Evidence submitted by the commission’s experts referred only to potential damage to wetlands and mentioned the possibility that the detention basins would fail.6 For instance, at the September 3, 2009 public hearing, Martin Brogie, the commission’s soil scientist, testified that “the site should remain static after construction, unless there’s some kind of a slope failure . . . .” (Emphasis added.) Additionally, Nafis stated, in a September 30, 2009 report submitted by Nafis & Young, a firm engaged by the commission, that “[o]ur biggest concern is the location and stability of the detention pond, which does not meet the 2002 [department Guidelines for Soil Erosion and Sediment Control]. The potential for damage to wetlands and adjacent properties will be significant in the event of a failure. ” Evidence regarding potential impacts to wetlands in the event of a failure of the detention basin does not in itself amount to substantial evidence. See AvalonBay Communities, Inc. v. Inland Wetlands & Watercourses Agency, 130 Conn. App. 69, 78-84, 23 A.3d 37 (record lacked substantial evidence to support denial of permit application where reasons for denial based on speculation regarding potential impacts to wetlands), cert. denied, 303 Conn. 908, 32 A.3d 962 (2011).

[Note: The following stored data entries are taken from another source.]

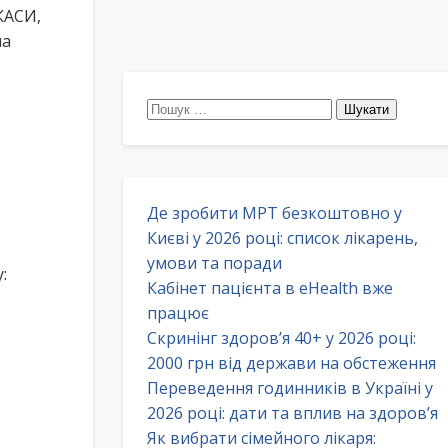
КАСИ,
на
Пошук:
Де зробити МРТ безкоштовно у
Києві у 2026 році: список лікарень,
умови та поради
:
Кабінет пацієнта в eHealth вже
працює
Скринінг здоров’я 40+ у 2026 році:
2000 грн від держави на обстеження
Переведення годинників в Україні у
2026 році: дати та вплив на здоров’я
Як вибрати сімейного лікаря:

The Nafis & Young report concluded that the location of the detention basin was not consistent with the department’s 2002 Guidelines for Soil Erosion and Sediment Control because it was to be located on a less [841]*841gentle slope than recommended. The guidelines do not themselves have the force of law,7 and although they may contain a set of beneficial recommendations, non-adherence does not in itself imply a likelihood of adverse impact on wetlands. The requirements of River Bend Associates, Inc., still must be met to justify a denial in these circumstances.
The commission noted that residents of Shortell Drive who lived downstream from the property had testified at the public hearings as to their experiences in the past with flooding. The residents’ experiences relate only to the conditions of the wetland area and do not address what specific impact the proposed regulated activity would have on the wetlands.
In sum, the evidence presented by the commission regarding both the prospect of a failure and the potential impact such a failure would have on the wetlands is speculative in nature. Therefore, we conclude that the court improperly applied the substantial evidence test.
The judgment is reversed and the case is remanded to the trial court with direction to render judgment directing the commission to grant the plaintiffs application.
In this opinion the other judges concurred.